EU wants to extend the Wood Regulation to printed products

This measure should help to curb deforestation by ensuring that imported printed products offer the same guarantee as European products.

The European Parliament adopted on 22 October a "report calling on the Commission to present a European legal framework to halt global deforestation caused by the EU". This framework aims to control supply chains in order to curb deforestation in the Amazon or Asia.

"Currently, there are no EU rules prohibiting the placing on the European market of products that have contributed to the destruction of forests. Consumers therefore do not know whether or not the products they have bought have contributed to deforestation, including irreplaceable tropical forests that are essential to the fight against climate change and the protection of biodiversity", explains Parliament.

The Wood Regulations extended to products imprimés??

The European Union Timber Regulation (EU Timber Regulation) aims to exclude illegally harvested timber and timber products from the EU market. In the new report, the European Parliament recognises "the limited scope of timber products covered by the current EU Timber Regulation" and calls for this scope to be "extended, for example, to printed products".

Intergraf, the European Confederation of Graphic Industries, welcomed the initiative.

"Illegal logging damages the reputation of the graphics industry and damages the image of printed products. It is not acceptable for the reputation of European companies to be tarnished because of the illegally sourced wood content of printed products which are marketed on the Community market' said Beatrice Klose, Secretary General of Intergraf.

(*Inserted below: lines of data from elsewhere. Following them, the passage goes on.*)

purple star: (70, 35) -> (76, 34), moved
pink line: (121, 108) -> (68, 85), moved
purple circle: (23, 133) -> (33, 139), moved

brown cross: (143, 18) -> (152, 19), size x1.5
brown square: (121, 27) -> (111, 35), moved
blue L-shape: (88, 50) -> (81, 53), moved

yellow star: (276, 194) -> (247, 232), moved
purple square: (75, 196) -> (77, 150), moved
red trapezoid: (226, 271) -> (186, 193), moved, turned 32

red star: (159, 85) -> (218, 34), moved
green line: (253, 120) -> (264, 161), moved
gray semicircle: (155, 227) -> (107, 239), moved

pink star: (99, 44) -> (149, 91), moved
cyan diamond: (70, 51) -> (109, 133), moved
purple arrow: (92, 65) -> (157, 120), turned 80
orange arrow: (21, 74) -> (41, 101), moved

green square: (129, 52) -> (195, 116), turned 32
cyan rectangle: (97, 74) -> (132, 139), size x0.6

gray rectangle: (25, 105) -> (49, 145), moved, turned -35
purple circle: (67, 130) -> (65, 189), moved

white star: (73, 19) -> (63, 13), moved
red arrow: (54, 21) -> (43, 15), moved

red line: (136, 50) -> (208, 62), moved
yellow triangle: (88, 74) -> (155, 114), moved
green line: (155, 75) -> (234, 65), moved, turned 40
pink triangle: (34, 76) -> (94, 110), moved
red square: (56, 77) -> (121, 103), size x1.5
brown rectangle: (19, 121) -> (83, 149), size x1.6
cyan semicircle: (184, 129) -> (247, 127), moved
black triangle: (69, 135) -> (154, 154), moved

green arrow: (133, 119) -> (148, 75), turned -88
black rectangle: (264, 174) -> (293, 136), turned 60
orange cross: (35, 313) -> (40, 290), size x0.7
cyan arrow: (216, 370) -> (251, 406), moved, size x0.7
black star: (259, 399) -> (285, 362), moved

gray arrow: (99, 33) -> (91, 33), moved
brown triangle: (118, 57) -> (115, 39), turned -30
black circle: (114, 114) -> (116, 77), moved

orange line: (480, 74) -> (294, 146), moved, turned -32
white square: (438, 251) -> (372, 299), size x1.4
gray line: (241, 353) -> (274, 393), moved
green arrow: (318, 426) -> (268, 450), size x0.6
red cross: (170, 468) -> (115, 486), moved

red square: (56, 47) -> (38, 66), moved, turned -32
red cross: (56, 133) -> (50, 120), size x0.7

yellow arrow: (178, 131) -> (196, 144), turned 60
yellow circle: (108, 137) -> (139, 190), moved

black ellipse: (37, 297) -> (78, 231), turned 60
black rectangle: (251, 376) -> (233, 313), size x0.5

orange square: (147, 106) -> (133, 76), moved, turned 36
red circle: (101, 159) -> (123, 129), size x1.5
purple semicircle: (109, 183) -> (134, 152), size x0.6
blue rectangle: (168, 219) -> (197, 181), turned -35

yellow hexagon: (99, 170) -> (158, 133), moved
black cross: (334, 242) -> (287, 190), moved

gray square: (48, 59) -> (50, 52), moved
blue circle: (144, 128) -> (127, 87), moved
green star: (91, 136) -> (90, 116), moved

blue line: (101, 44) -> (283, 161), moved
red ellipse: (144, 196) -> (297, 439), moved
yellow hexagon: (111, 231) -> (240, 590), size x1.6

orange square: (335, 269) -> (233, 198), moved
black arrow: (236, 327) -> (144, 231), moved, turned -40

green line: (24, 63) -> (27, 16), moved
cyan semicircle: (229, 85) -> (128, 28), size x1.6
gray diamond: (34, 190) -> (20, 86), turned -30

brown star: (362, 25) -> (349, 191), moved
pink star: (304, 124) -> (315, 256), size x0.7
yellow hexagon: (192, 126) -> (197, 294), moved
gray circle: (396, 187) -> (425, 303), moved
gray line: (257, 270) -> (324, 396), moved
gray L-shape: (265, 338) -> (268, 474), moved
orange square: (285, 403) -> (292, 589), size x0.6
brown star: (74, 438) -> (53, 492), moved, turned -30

The organisation also highlights unfair competition "between printed products manufactured in the European Union from compliant raw materials and those produced outside the European Union, which can be freely imported and placed on the European market regardless of the origin of their raw material".

No additional costs for printers and manufacturers

" The extension of the scope of the EUBER would not create additional regulatory burdens for European printers as the paper and board they buy is compliant. Instead, it would ensure that imported printed products offer the same guarantee as European products", says Laetitia Reynaud, political advisor at Intergraf.